Although there was no change in the second estimate of the headline third quarter UK gross domestic product the underlying details of the report were not overly positive in nature.
Most signs seem to point towards the UK continuing to experience weaker growth in the coming months, even as the global economy picks up.
Even though the Conservative cabinet appears a little less divided in the wake of Chancellor Philip Hammond’s Budget this is unlikely to diminish the sense of political risk for long.
As UK data will be a little thinner on the ground in the coming week this could leave the Pound New Zealand Dollar exchange rate vulnerable to downside pressure.
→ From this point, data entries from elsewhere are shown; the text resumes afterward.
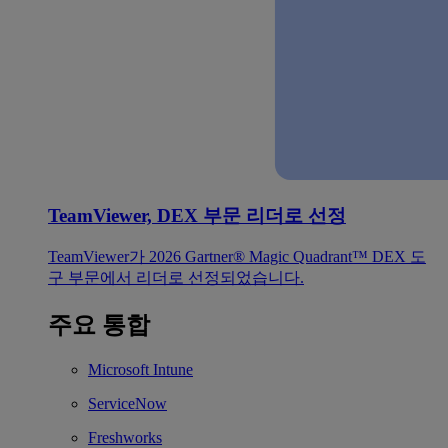
TeamViewer, DEX 부문 리더로 선정
TeamViewer가 2026 Gartner® Magic Quadrant™ DEX 도
구 부문에서 리더로 선정되었습니다.
주요 통합
Microsoft Intune
ServiceNow
Freshworks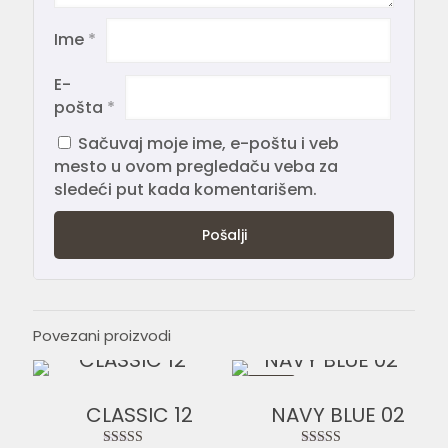
Ime
*
E-
pošta
*
Sačuvaj moje ime, e-poštu i veb
mesto u ovom pregledaču veba za
sledeći put kada komentarišem.
Povezani proizvodi
-30%
CLASSIC 12
NAVY BLUE 02
Origi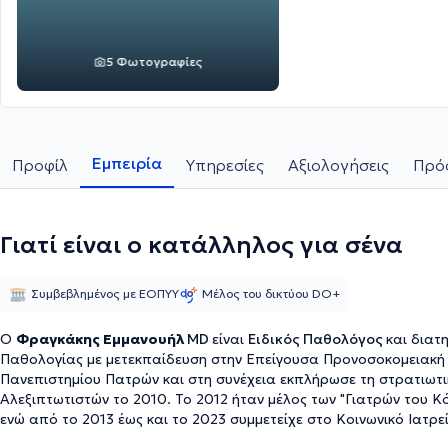
5 Φωτογραφίες
Εμπειρία
Προφίλ
Υπηρεσίες
Αξιολογήσεις
Πρόσ
Γιατί είναι ο κατάλληλος για σένα
Συμβεβλημένος με ΕΟΠΥΥ
Μέλος του δικτύου DO+
Ο
Φραγκάκης Εμμανουήλ
MD
είναι
Ειδικός Παθολόγος
και διατη
Παθολογίας με μετεκπαίδευση στην Επείγουσα Προνοσοκομειακή 
Πανεπιστημίου Πατρών και στη συνέχεια εκπλήρωσε τη στρατιωτικ
Αλεξιπτωτιστών το 2010. Το 2012 ήταν μέλος των "Γιατρών του Κ
ενώ από το 2013 έως και το 2023 συμμετείχε στο Κοινωνικό Ιατρε
Ειδικού Παθολόγου, ολοκληρώνοντας την ειδικότητά του το έτος 20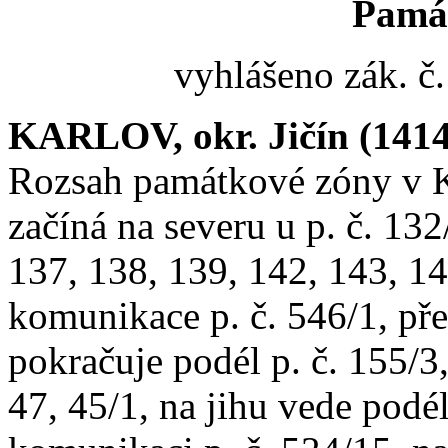
Pamá
vyhlášeno zák. č
KARLOV, okr. Jičín (141
Rozsah památkové zóny v Ka
začíná na severu u p. č. 132
137, 138, 139, 142, 143, 14
komunikace p. č. 546/1, pře
pokračuje podél p. č. 155/3,
47, 45/1, na jihu vede podél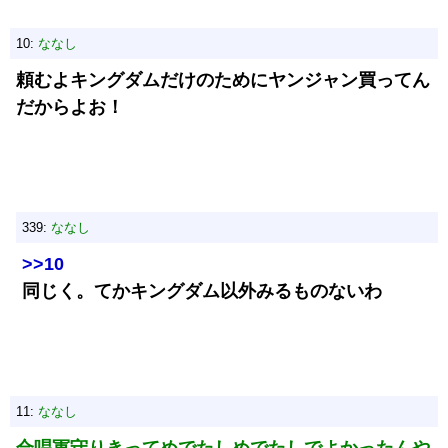
10:
ななし
頼むよキングダムだけのためにヤンジャン買ってん
だからよお！
339:
ななし
>>10
同じく。てかキングダム以外みるものないわ
11:
ななし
Wednesday’s consumer credit and mortgage approvals figures may offer Sterling a rallying point, though, if the data points towards resilient domestic confidence.
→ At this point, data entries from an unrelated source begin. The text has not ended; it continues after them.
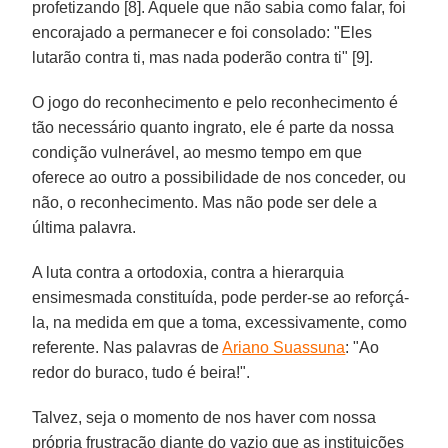
profetizando [8]. Aquele que não sabia como falar, foi
encorajado a permanecer e foi consolado: "Eles
lutarão contra ti, mas nada poderão contra ti" [9].
O jogo do reconhecimento e pelo reconhecimento é
tão necessário quanto ingrato, ele é parte da nossa
condição vulnerável, ao mesmo tempo em que
oferece ao outro a possibilidade de nos conceder, ou
não, o reconhecimento. Mas não pode ser dele a
última palavra.
A luta contra a ortodoxia, contra a hierarquia
ensimesmada constituída, pode perder-se ao reforçá-
la, na medida em que a toma, excessivamente, como
referente. Nas palavras de
Ariano Suassuna
: "Ao
redor do buraco, tudo é beira!".
Talvez, seja o momento de nos haver com nossa
própria frustração diante do vazio que as instituições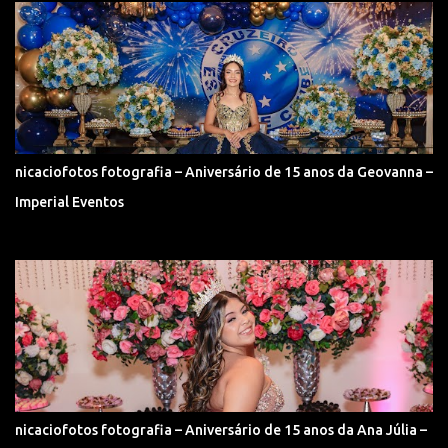
nicaciofotos fotografia – Aniversário de 15 anos da Geovanna –
Imperial Eventos
nicaciofotos fotografia – Aniversário de 15 anos da Ana Júlia –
Disappointing NZ Trade Data May Reverse New Zealand Dollar Gains
The third quarter New Zealand retail sales data showed a more limited loss of momentum than anticipated, offering some degree of support to the ‘Kiwi’.
This suggests that consumers still hold some sense of optimism, unaffected by recent signs of weakness within the wider economy.
A bearish US Dollar also helped to bolster NZD exchange rates ahead of the weekend, with demand for the safe-haven currency limited over the Thanksgiving break.
However, demand for the New Zealand Dollar may weaken overnight if October’s raft of trade data fails to show a solid improvement on the month.
As analysts at ANZ noted:
‘There are a number of moving parts this month, such as the lower NZD, elevated commodity prices (although dairy prices started to slip during the month) and the impact of the wet weather delaying the start of early-season volumes for the likes of livestock and horticulture sectors. It makes for a bit of a confused picture.
‘On the imports side, it is the same in many ways. The recent trend has been decent, although we wonder whether with uncertainty around the election, together with the potential for housing weakness to spill into bigger-ticket consumer goods (cars especially) that the trend might begin to soften.’
If the trade deficit fails to narrow this could offer the GBP NZD exchange rate a rallying point, underlining persistent market worries over the outlook of the New Zealand economy.
Current GBP NZD Interbank Exchange Rates
At the time of writing, the Pound New Zealand Dollar exchange rate was slumped in the region of 1.9287. Meanwhile, the New Zealand Dollar Pound exchange rate was trending higher around 0.5180.